DATE: November 6, 2018

SNIP: [A]s sea ice melts, ice-avoiding killer whales have been moving deeper into the Arctic Ocean, hunting and killing both narwhal and beluga whales. Other whale species — including minke, bottlenose, fin, and sperm whales — are also making their way north as the Arctic heats up. At the same time, on land, grizzly bears, white-tailed deer, coyotes, and other animals and birds have been expanding their range into the warming boreal forest and Arctic tundra.

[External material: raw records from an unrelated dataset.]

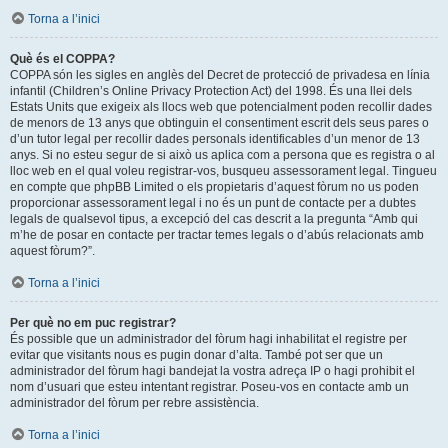
Torna a l’inici
Què és el COPPA?
COPPA són les sigles en anglès del Decret de protecció de privadesa en línia
infantil (Children’s Online Privacy Protection Act) del 1998. És una llei dels
Estats Units que exigeix als llocs web que potencialment poden recollir dades
de menors de 13 anys que obtinguin el consentiment escrit dels seus pares o
d’un tutor legal per recollir dades personals identificables d’un menor de 13
anys. Si no esteu segur de si això us aplica com a persona que es registra o al
lloc web en el qual voleu registrar-vos, busqueu assessorament legal. Tingueu
en compte que phpBB Limited o els propietaris d’aquest fòrum no us poden
proporcionar assessorament legal i no és un punt de contacte per a dubtes
legals de qualsevol tipus, a excepció del cas descrit a la pregunta “Amb qui
m’he de posar en contacte per tractar temes legals o d’abús relacionats amb
aquest fòrum?”.
Torna a l’inici
Per què no em puc registrar?
És possible que un administrador del fòrum hagi inhabilitat el registre per
evitar que visitants nous es pugin donar d’alta. També pot ser que un
administrador del fòrum hagi bandejat la vostra adreça IP o hagi prohibit el
nom d’usuari que esteu intentant registrar. Poseu-vos en contacte amb un
administrador del fòrum per rebre assistència.
Torna a l’inici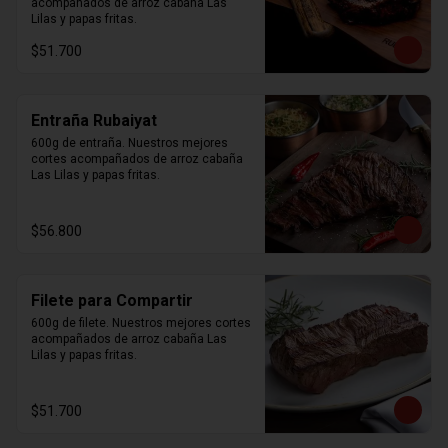
acompañados de arroz cabaña Las 
Lilas y papas fritas.
$51.700
Entraña Rubaiyat
600g de entraña. Nuestros mejores 
cortes acompañados de arroz cabaña 
Las Lilas y papas fritas.
$56.800
Filete para Compartir
600g de filete. Nuestros mejores cortes 
acompañados de arroz cabaña Las 
Lilas y papas fritas.
$51.700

For the indigenous people who subsist on Arctic animals such as muskoxen, caribou, seals, polar bears, and eider ducks — species that are in decline in some places — the newcomers are potentially a welcome addition to their diet. But emerging evidence suggests that some of these newly arriving species may be bringing rare or novel pathogens to the Arctic. In recent years, a plethora of deadly and debilitating diseases have struck reindeer in Scandinavia and Russia, muskoxen on Banks and Victoria islands in Arctic Canada, polar bears and seals off the coast of Alaska, and eider ducks in northern Hudson Bay and the Bering Sea.

One possibility…is that climate warming and ecosystem changes are causing some bacteria, such as those that cause avian cholera, to mutate, or may be making Arctic animals more susceptible to pathogens that previously did them no serious harm.

Another possibility being investigated by scientists is that bacteria such as anthrax — an outbreak of which resulted in the culling of 250,000 reindeer in western Siberia in 2016 and 2017 — are being liberated by rapidly thawing permafrost.

Because most Arctic animals have been isolated for so long, scientists say, many of them have no immunity to diseases such as phocine distemper, which was first identified in the Arctic in 1988 and resulted in a massive die-off of harbor and gray seals in northwestern Europe. There is now mounting evidence of phocine distemper-like viruses in the North Pacific and Western Arctic, where beluga whales have no immunity to the disease.

Many pathways exist for disease and pathogens to enter the Arctic. Toxoplasma gondii, a parasitic pathogen normally associated with house cats, has been found in polar bears and Arctic fox in the Norwegian Arctic archipelago of Svalbard, even though cats are banned there.

Veterinarians and biologists are also increasingly concerned about the spread of parasites and diseases into the Arctic on land. A major concern is white-tailed deer, which are carriers of the meningeal brain worm. While deer are unaffected by this pathogen, moose and caribou often die once infected. White-tailed deer have moved north and are now well established in the Yukon and southern parts of the Northwest Territories, and biologists say it is only a matter of time before they migrate into Alaska.